Sim — quando um município atualiza o layout da NFS-e para incluir campos de IBS ou CBS, basta adicionar os nomes das colunas correspondentes (por exemplo, "Valor do IBS", "Valor da CBS") à definição do lote. O mecanismo de extração localiza esses novos campos compreendendo o conteúdo do documento, da mesma forma que localiza os campos existentes de ISS e CNPJ. Não é necessária reconfiguração de modelo. Durante o período de transição até 2033, é possível executar lotes contendo documentos NFS-e com campos de ISS e IBS — defina colunas para ambos, e a saída preencherá os campos presentes em cada documento.

Como o processamento em lote se compara à integração direta com a API de cada município?

A integração com APIs municipais exige criar e manter uma conexão separada para cada cidade onde os prestadores operam — cada uma com seu próprio método de autenticação, esquema e cronograma de atualização. O padrão nacional SNNFS-e simplifica isso para os municípios participantes, mas grandes cidades como São Paulo optaram por não aderir. A extração semântica em lote processa os documentos já recebidos — PDFs, XMLs, impressões de DANFSE — sem exigir acesso por API a qualquer sistema municipal. Não é uma alternativa à integração por API para a emissão de NFS-e de saída. É a solução do lado do recebimento, para quando se é o tomador do serviço, não o emissor.

Para uma visão mais ampla da extração de documentos em lote além da NFS-e, veja como funciona a extração de notas fiscais em lote para Excel em diferentes tipos de documentos e moedas.

Da Digitação por Município à Conciliação por Lote

A NFS-e foi criada para tornar a arrecadação de impostos eficiente para o governo — e cumpre esse papel. Cada nota fiscal de serviço recebida foi validada por uma autoridade tributária municipal antes de chegar à caixa de entrada. O CNPJ foi verificado. A alíquota do ISS foi conferida em relação ao código de serviço. O número da nota foi atribuído. Esses dados existem. São precisos. Passaram por uma etapa de validação governamental que a maioria das notas internacionais nunca vê.

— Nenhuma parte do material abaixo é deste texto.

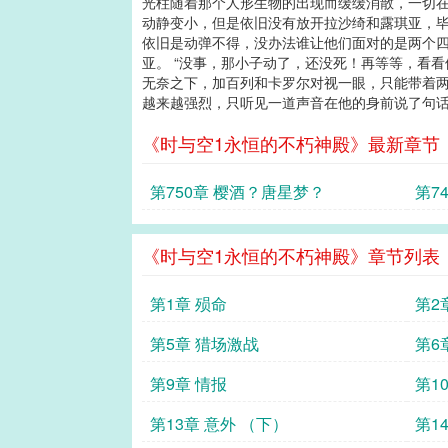
光柱随着那个人形生物的出现而缓缓消散，一切在
动静变小，但是依旧没有放开拉沙绮和露琪亚，毕
依旧是动弹不得，没办法谁让他们面对的是两个
亚。 “没事，那小子动了，还没死！再等等，看看
无奈之下，加百列和卡罗尔对视一眼，只能带着两
越来越强烈，只听见一道声音在他的身前说了句话：“
《时与空1永恒的不朽神殿》最新章节
第750章 樱酒？唐星梦？
第7
《时与空1永恒的不朽神殿》章节列表
第1章 殒命
第2
第5章 猎场激战
第6
第9章 情报
第1
第13章 意外 （下）
第1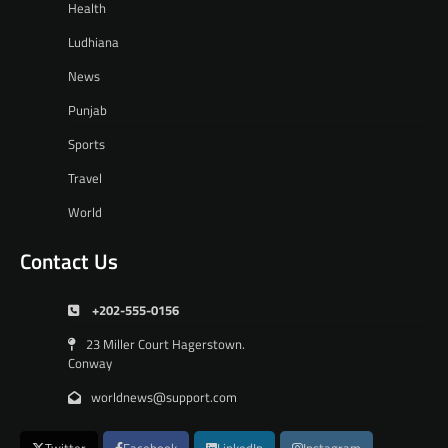
Health
Ludhiana
News
Punjab
Sports
Travel
World
Contact Us
+202-555-0156
23 Miller Court Hagerstown.
Conway
worldnews@support.com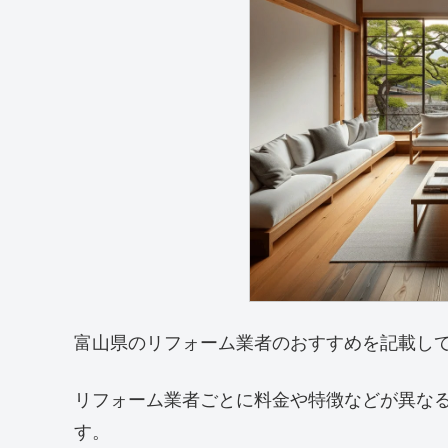
富山県のリフォーム業者のおすすめを記載し
リフォーム業者ごとに料金や特徴などが異な
す。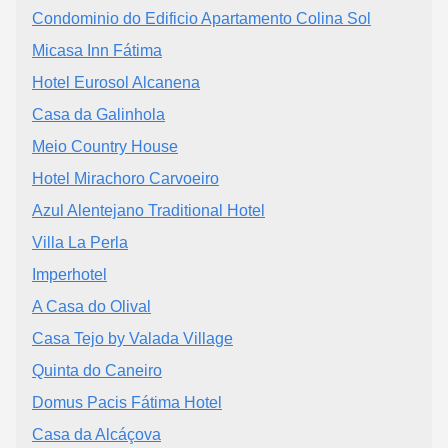
Condominio do Edificio Apartamento Colina Sol
Micasa Inn Fátima
Hotel Eurosol Alcanena
Casa da Galinhola
Meio Country House
Hotel Mirachoro Carvoeiro
Azul Alentejano Traditional Hotel
Villa La Perla
Imperhotel
A Casa do Olival
Casa Tejo by Valada Village
Quinta do Caneiro
Domus Pacis Fátima Hotel
Casa da Alcáçova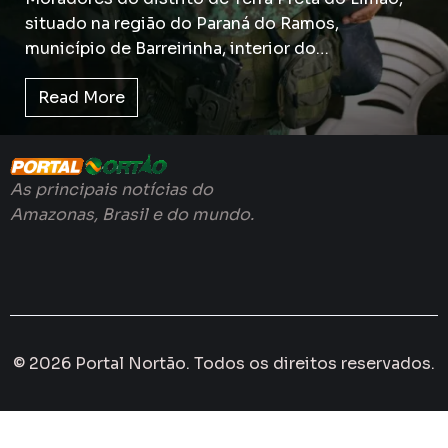
situado na região do Paraná do Ramos,
município de Barreirinha, interior do…
Read More
As principais notícias do
Amazonas, Brasil e do mundo.
© 2026 Portal Nortão. Todos os direitos reservados.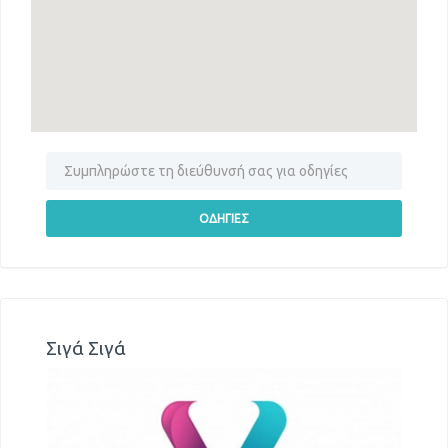
Σιγά Σιγά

A ineficiência está inteiramente no lado do recebimento: redigitar campos validados de documentos que variam por cidade em uma planilha que precisa estar correta para a conciliação no SPED. A extração semântica em lote elimina essa lacuna não ao tornar a digitação mais rápida, mas ao removê-la — e, ao fazê-lo, proporciona a visão entre municípios que a entrada manual jamais poderia produzir.

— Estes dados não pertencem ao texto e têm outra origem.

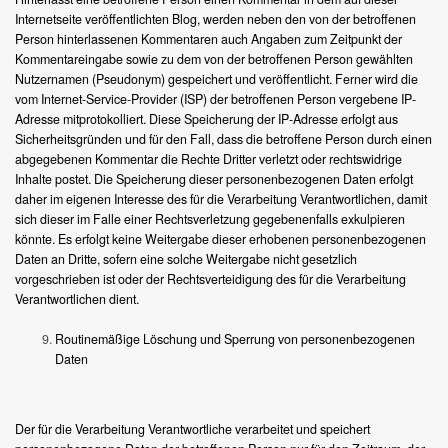
Internetseite veröffentlichten Blog, werden neben den von der betroffenen
Person hinterlassenen Kommentaren auch Angaben zum Zeitpunkt der
Kommentareingabe sowie zu dem von der betroffenen Person gewählten
Nutzernamen (Pseudonym) gespeichert und veröffentlicht. Ferner wird die
vom Internet-Service-Provider (ISP) der betroffenen Person vergebene IP-
Adresse mitprotokolliert. Diese Speicherung der IP-Adresse erfolgt aus
Sicherheitsgründen und für den Fall, dass die betroffene Person durch einen
abgegebenen Kommentar die Rechte Dritter verletzt oder rechtswidrige
Inhalte postet. Die Speicherung dieser personenbezogenen Daten erfolgt
daher im eigenen Interesse des für die Verarbeitung Verantwortlichen, damit
sich dieser im Falle einer Rechtsverletzung gegebenenfalls exkulpieren
könnte. Es erfolgt keine Weitergabe dieser erhobenen personenbezogenen
Daten an Dritte, sofern eine solche Weitergabe nicht gesetzlich
vorgeschrieben ist oder der Rechtsverteidigung des für die Verarbeitung
Verantwortlichen dient.
Routinemäßige Löschung und Sperrung von personenbezogenen
Daten
Der für die Verarbeitung Verantwortliche verarbeitet und speichert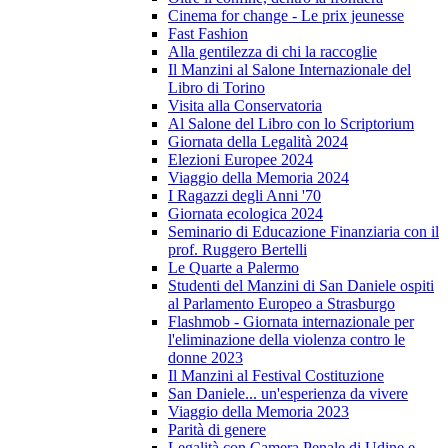
Cinema for change - Le prix jeunesse
Fast Fashion
Alla gentilezza di chi la raccoglie
Il Manzini al Salone Internazionale del
Libro di Torino
Visita alla Conservatoria
Al Salone del Libro con lo Scriptorium
Giornata della Legalità 2024
Elezioni Europee 2024
Viaggio della Memoria 2024
I Ragazzi degli Anni '70
Giornata ecologica 2024
Seminario di Educazione Finanziaria con il
prof. Ruggero Bertelli
Le Quarte a Palermo
Studenti del Manzini di San Daniele ospiti
al Parlamento Europeo a Strasburgo
Flashmob - Giornata internazionale per
l'eliminazione della violenza contro le
donne 2023
Il Manzini al Festival Costituzione
San Daniele... un'esperienza da vivere
Viaggio della Memoria 2023
Parità di genere
Legalità con Camera Penale di Udine e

Na próxima vez que receber uma pilha de NFS-e de prestadores de São Paulo, Rio, Belo Horizonte e outras cidades, tente processá-las como um único lote. Defina as colunas uma vez. Deixe a extração rodar. Depois, classifique por município e confira os totais do ISS. Veja se a visão do lote revela algo que os documentos individuais não mostravam.